Custom expressions 自定义表达式

When you should use custom expressions and why you should take advantage of them in Metabase's notebook editor. 何时应使用自定义表达式,以及为何应在 Metabase 的笔记本编辑器中利用它们。

In mathematics, expressions are collections of symbols that together express a value. If you’ve ever worked with spreadsheet software before, expressions are formulas, like =SUM(A1, B1). 在数学中,表达式是符号的集合,这些符号共同表达一个值。如果您以前使用过电子表格软件,那么表达式就是公式,例如 =SUM(A1, B1)

Custom expressions in Metabase’s query builder are powerful tools that can cover the vast majority of analytics use cases without the need to take SQL out of the toolbox. In fact, there are big advantages to using the query builder that you don’t get when you use SQL Metabase 的查询构建器中的自定义表达式是强大的工具,可以涵盖绝大多数分析用例,而无需将 SQL 从工具箱中取出。事实上,使用查询构建器比使用 SQL 有很大的优势

  • Extensibility: Using the query builder to build queries allows people to learn from and build on your questions without needing to know any SQL. 可扩展性:使用查询构建器构建查询,可以让人们从您的问题中学习并在此基础上构建,而无需了解任何 SQL。
  • Drill-through allows people to break out records by category, zoom in, drill down to unaggregated records, or x-ray the data on click. Questions built with the Metabase query builder will give users the full power of drill-through, but questions built using SQL will only show limited options like filtering by a value. 下钻允许人们按类别细分记录、放大、向下钻取到未聚合的记录,或单击时 X 射线检查数据。使用 Metabase 查询构建器构建的问题将为用户提供下钻的全部功能,但使用 SQL 构建的问题仅显示有限的选项,例如按值筛选。

And you can always switch to SQL at any point during your development by converting an existing question to a native SQL question. 并且您始终可以在开发过程中的任何时候切换到 SQL,方法是将现有问题转换为原生 SQL 问题

There are three places in the query builder where we can use custom expressions 在查询构建器中有三个地方可以使用自定义表达式

  • Custom columns use functions to compute values (like + to add numbers) or manipulate text (like lower to change text to lowercase). 自定义列使用函数来计算值(例如 + 加数字)或操作文本(例如 lower 将文本更改为小写)。
  • Custom filters use functions like contains that evaluate to either true or false. 自定义筛选器使用诸如 contains 之类的函数,这些函数计算结果为 true 或 false。
  • Custom summaries use functions like count or sum to aggregate records. 自定义汇总使用诸如 countsum 之类的函数来聚合记录。

Custom columns 自定义列

We can add a custom column to our data using an expression to compute a new column. Let’s see an expression in action. Here is the Orders table from the Sample database included with Metabase. 我们可以使用表达式向数据添加自定义列,以计算新列。让我们看看表达式的实际应用。这是 Metabase 附带的示例数据库中的 Orders 表。

The Orders table in the Sample Database included with Metabase.

Let’s say we want to know the discount percentage applied to orders based on the pre-tax subtotal. For example, if we gave a $1 discount on a $10 order, we’d want to see a column show that we had discounted that order by 10%. 假设我们想知道基于税前小计应用于订单的折扣百分比。例如,如果我们在 10 美元的订单上给予 1 美元的折扣,我们希望看到一列显示我们已将该订单折扣了 10%。

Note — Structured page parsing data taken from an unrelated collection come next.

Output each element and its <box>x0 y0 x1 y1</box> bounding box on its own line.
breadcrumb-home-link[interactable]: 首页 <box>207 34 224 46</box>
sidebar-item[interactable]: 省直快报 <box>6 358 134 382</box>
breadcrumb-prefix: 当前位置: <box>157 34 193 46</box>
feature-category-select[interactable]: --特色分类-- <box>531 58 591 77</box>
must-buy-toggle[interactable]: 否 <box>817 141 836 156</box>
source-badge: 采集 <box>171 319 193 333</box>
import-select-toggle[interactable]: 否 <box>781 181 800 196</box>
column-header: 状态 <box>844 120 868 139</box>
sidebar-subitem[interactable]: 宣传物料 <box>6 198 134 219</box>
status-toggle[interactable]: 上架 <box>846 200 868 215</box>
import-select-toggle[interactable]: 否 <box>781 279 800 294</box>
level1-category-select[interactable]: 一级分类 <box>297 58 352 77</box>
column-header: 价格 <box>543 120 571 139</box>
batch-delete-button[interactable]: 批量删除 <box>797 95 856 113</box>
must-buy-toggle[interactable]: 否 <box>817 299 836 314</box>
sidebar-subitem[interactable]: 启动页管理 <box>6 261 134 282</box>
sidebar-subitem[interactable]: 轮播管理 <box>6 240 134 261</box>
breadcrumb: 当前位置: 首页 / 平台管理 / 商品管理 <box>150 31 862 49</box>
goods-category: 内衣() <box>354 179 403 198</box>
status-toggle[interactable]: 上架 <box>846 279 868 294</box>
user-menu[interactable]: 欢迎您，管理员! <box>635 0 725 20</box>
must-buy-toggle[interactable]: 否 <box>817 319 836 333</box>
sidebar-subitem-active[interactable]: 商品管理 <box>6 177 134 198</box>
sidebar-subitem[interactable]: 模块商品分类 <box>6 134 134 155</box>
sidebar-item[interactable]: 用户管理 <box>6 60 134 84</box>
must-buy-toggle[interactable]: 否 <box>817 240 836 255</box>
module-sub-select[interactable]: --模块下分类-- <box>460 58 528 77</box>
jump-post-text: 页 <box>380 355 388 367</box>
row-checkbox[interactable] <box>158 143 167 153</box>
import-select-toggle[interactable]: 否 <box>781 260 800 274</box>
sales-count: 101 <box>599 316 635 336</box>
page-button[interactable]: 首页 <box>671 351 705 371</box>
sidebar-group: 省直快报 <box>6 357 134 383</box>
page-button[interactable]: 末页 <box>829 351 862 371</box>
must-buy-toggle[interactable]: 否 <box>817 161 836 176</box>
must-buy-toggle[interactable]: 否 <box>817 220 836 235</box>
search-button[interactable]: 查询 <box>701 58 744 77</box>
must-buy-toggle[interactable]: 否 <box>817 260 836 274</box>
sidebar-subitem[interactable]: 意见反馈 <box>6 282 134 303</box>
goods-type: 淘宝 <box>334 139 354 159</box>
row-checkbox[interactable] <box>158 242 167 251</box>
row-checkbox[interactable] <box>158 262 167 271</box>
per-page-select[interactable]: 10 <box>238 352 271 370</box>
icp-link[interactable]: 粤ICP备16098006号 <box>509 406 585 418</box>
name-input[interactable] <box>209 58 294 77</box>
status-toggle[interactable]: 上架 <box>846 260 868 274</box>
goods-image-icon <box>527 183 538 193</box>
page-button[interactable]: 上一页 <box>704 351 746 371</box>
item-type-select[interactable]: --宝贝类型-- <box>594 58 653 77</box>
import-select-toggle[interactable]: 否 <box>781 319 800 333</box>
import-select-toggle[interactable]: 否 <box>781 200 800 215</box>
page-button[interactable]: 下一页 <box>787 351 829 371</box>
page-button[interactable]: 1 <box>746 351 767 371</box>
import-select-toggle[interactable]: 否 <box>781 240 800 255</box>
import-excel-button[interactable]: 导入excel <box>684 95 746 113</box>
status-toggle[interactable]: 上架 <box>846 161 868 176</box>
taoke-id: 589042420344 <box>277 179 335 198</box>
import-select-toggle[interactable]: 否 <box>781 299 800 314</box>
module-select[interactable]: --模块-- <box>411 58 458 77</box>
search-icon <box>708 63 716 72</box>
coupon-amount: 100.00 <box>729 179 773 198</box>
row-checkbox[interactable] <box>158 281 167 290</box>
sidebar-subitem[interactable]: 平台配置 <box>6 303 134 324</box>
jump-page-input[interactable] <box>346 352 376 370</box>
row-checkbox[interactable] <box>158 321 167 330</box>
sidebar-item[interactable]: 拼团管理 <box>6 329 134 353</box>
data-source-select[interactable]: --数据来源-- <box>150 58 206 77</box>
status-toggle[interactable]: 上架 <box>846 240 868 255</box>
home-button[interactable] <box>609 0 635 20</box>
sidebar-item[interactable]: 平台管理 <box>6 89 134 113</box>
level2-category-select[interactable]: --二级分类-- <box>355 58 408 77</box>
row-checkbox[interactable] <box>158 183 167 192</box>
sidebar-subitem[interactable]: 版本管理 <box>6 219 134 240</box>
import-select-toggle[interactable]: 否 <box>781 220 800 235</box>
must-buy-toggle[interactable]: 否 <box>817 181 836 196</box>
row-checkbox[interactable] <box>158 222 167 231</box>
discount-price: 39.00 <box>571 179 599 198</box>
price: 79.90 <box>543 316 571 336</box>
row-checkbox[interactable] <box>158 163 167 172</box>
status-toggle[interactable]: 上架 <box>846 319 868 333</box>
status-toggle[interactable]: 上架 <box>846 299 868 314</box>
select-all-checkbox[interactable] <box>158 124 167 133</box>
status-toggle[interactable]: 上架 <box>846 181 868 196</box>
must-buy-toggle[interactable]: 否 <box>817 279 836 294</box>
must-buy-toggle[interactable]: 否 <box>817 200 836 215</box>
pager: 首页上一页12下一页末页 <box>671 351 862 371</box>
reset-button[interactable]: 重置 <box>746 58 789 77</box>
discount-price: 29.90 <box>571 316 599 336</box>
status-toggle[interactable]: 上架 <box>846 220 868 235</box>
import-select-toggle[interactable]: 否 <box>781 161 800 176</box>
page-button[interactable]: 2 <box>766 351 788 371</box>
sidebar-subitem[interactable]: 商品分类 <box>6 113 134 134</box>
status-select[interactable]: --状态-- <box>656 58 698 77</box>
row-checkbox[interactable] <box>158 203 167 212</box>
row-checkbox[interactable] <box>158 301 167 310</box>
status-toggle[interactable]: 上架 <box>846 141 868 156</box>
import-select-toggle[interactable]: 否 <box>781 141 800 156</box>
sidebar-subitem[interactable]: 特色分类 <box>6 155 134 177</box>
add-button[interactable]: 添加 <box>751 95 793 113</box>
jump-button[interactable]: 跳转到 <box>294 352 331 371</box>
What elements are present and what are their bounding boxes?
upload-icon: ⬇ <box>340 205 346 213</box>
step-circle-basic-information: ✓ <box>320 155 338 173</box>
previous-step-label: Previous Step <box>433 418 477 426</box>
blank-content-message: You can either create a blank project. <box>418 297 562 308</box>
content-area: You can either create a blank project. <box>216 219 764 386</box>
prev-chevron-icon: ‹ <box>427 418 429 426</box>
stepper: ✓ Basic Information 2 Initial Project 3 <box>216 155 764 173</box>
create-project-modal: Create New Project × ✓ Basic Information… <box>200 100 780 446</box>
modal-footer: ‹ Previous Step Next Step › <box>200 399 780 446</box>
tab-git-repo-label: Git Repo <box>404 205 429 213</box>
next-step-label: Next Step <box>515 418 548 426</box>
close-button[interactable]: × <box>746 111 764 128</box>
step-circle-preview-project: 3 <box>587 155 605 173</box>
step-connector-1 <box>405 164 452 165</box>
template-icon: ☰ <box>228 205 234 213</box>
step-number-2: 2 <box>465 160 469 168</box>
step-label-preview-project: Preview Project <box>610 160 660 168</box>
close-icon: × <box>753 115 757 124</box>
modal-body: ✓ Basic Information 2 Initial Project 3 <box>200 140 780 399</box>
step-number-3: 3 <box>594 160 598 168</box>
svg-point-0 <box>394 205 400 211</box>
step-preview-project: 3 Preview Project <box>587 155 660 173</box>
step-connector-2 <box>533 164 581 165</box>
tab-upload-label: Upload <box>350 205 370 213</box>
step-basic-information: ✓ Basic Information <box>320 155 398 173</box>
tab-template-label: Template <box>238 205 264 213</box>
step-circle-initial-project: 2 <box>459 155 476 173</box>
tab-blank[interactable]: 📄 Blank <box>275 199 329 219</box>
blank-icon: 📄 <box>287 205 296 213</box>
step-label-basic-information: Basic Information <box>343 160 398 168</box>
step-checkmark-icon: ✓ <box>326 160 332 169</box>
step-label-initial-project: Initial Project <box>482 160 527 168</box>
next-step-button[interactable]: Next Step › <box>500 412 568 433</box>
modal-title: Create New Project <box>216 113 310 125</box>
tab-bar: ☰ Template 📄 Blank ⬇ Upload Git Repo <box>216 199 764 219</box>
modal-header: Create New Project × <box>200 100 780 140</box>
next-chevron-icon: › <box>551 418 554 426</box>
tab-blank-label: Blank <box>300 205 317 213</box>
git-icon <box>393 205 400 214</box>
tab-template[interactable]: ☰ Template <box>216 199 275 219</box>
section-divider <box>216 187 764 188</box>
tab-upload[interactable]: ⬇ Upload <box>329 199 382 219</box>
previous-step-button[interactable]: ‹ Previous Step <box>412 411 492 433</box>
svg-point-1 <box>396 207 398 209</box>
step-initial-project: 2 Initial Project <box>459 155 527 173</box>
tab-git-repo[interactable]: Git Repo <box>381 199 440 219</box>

Unfortunately, a quick scan of the columns in the preview tells us that the database does not store that computation (i.e. there is no “discount percentage” column). We only have the subtotal of the order, and the discount total. 遗憾的是,快速扫描预览中的列告诉我们,数据库未存储该计算(即,没有“折扣百分比”列)。我们只有订单的小计和折扣总额。

Thanks to math, however, we can use the discount total and order subtotal to compute the percentage. Here’s where expressions come into play: we can use an expression to compute the discount percentage for each row, and store that computed value in a new column. 然而,得益于数学,我们可以使用折扣总额和订单小计来计算百分比。这就是表达式发挥作用的地方:我们可以使用表达式计算每行的折扣百分比,并将计算出的值存储在新列中。

Let’s walk through how to create a custom column. 让我们逐步了解如何创建自定义列。

When in the query builder, we select Custom column in the Data section. 在查询构建器中时,我们在数据部分中选择自定义列

To calculate the discount percentage, we’ll need we’ll need to divide the discount by the original total (the Subtotal) to get the discount percentage. 为了计算折扣百分比,我们需要将折扣除以原始总额(Subtotal)以获得折扣百分比。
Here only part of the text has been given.